Since most of you probably were directed here from my Facebook or Twitter, you may already know that I've been accepted to study abroad in London next spring. Anyone who's talked to me since then knows that I'm a little excited about it. (Just a little.) Obviously, in the state of London-induced euphoria in which I currently live, the only thing to blog about today is how I will make use of my time abroad! So, folks, for your reading pleasure, here it is - stuff I'm going to do while I'm in London.

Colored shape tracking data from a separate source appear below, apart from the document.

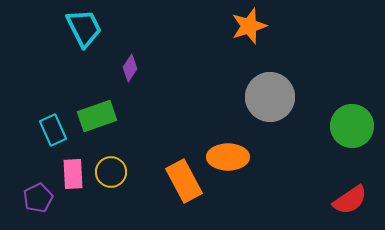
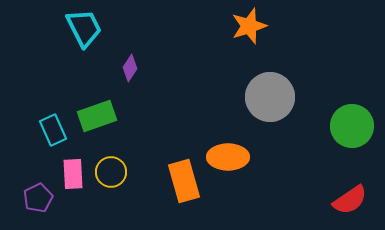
orange rectangle: rotated 12 degrees clockwise
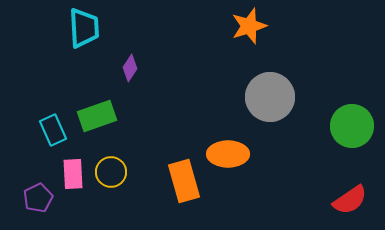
cyan trapezoid: rotated 24 degrees clockwise
orange ellipse: moved 3 px up
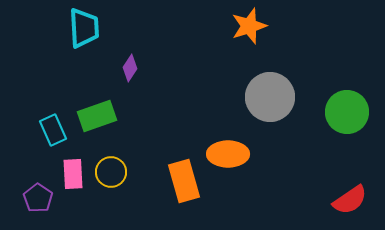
green circle: moved 5 px left, 14 px up
purple pentagon: rotated 12 degrees counterclockwise
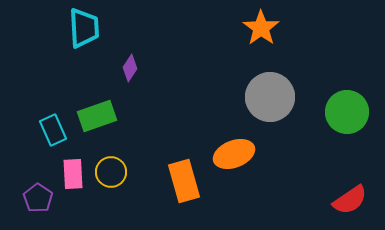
orange star: moved 12 px right, 2 px down; rotated 18 degrees counterclockwise
orange ellipse: moved 6 px right; rotated 21 degrees counterclockwise
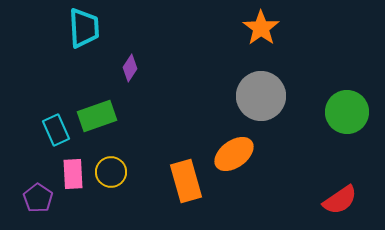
gray circle: moved 9 px left, 1 px up
cyan rectangle: moved 3 px right
orange ellipse: rotated 15 degrees counterclockwise
orange rectangle: moved 2 px right
red semicircle: moved 10 px left
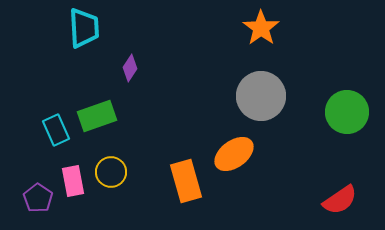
pink rectangle: moved 7 px down; rotated 8 degrees counterclockwise
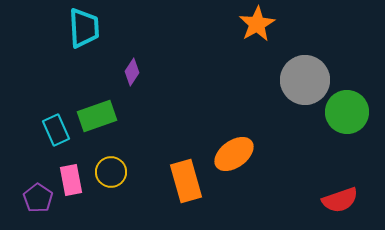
orange star: moved 4 px left, 4 px up; rotated 6 degrees clockwise
purple diamond: moved 2 px right, 4 px down
gray circle: moved 44 px right, 16 px up
pink rectangle: moved 2 px left, 1 px up
red semicircle: rotated 15 degrees clockwise
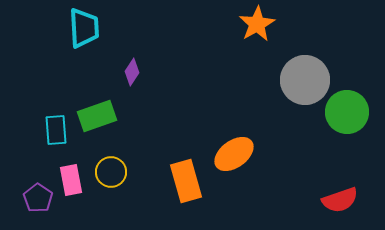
cyan rectangle: rotated 20 degrees clockwise
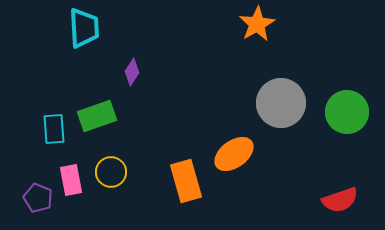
gray circle: moved 24 px left, 23 px down
cyan rectangle: moved 2 px left, 1 px up
purple pentagon: rotated 12 degrees counterclockwise
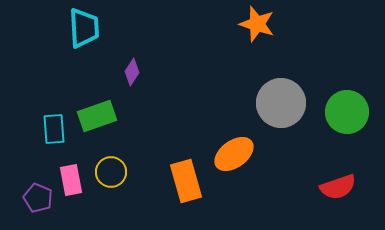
orange star: rotated 24 degrees counterclockwise
red semicircle: moved 2 px left, 13 px up
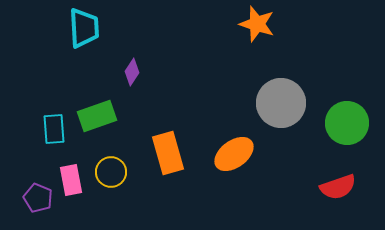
green circle: moved 11 px down
orange rectangle: moved 18 px left, 28 px up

My first order of business, of course, is attacking and slowly dismantling the marriage of Prince William and Kate Middleton. This needs to happen for so many reasons. Most importantly, I have been in love with Wills since...eh..1987. Never mind that I was not yet born in 1987; I've loved him for a long time, okay?! Breaking up his marriage to Kate would, first and foremost, allow him to marry me, as I know he has always subconsciously intended. William marrying me would also benefit the United Kingdom as a whole, because I would be a far more sassy and entertaining queen than any they have previously seen. I would be like the Mia Thermopolis of England. Homewrecking the royals would also be beneficial in that, the way I intend to go about it, it would win me Kate as my bestie/style advisor. You see, the best way to break them up would clearly be to gradually build up Kate's trust and best-friend-status love until she's so nuts about me, she's willing to divorce William so he can marry me. (I see nothing illogical in this plan.) Once we are best friends, I could use her as my personal shopping buddy - something that every woman in the world wants; admit it, you do, too. All around, objective #1 of my semester abroad is a win-win!
The next task I plan to pursue is finally getting my Hogwarts letter. Upon hearing this, some of you may be thinking, "But Hogwarts isn't a real place." To you I say, Shhhh. Other, more practical people may say, "But Sarah, you're significantly older than the other first years, who are all eleven." This is true. However, when it comes to my invite to Hogwarts, I'm not picky! I will accept an offer as student, professor, administrator, janitor, or magically-transfigured broom closet. There are also, of course, many other places in this vein to explore while in London. I intend to, like Harry in the summer before his third year, do all of my studying for the semester in the inn above the Leaky Cauldron, eating free sundaes from Florean Fortescue's Ice Cream Parlor and watching young witches and wizards shop for textbooks and robes out my window. I am currently working on a way to smuggle a small owl back through customs. I also pledge to visit every public loo (see? I'm half British already!) in the city if it means finding the Ministry of Magic. [On a slightly more serious note, I know that there are approximately five bajillion Harry Potter tourist sites in London, and if you're reading this and will be in London for spring 2013, be aware that I will be dragging you to all of them.]
Third on my completely-realistic London bucket list is singing a duet with Adele. I'm thinking "(I've Had) The Time of My Life." Literally everything about this goal is realistic. I hope that, by May of next year, Adele's vocal problems will have been ameliorated. If they haven't, I probably will have killed myself, so the whole thing is moot. I like to think that our voices would sound harmonious and beautiful together. We are both divas who seem unlikely to be willing to sing anything but the melody or to sing a guy's part, so that would be sure to produce a really loud, generally obnoxious performance. She's the only famous person I can think of from whom I could borrow clothing, so that will work well. I like to imagine us in matching sequined muumuus like the one Cee-Lo wore for the Super Bowl halftime show (the only part I watched). By the end of this performance, Adele and I, too, will be best friends. Adele, Kate, and I will be meeting for tea once a week by spring break, a week during which I intend to travel to Italy and become the latest "It" model of the Milan fashion scene.
So....that's pretty much what I have planned. I mean, time and again, I suppose I'll go to class and see the sights and stuff. I have enough things to do that I don't predict I'll sleep a lot. For this reason, I intend to sleep approximately thirteen hours a night for the entirety of this semester. In all, I'm pretty sure that spring 2013 is going to be the best semester of all time. Don't be surprised if, with the exception of a brief visit to go to my sister's graduation (I figure that's pretty required), I never come home.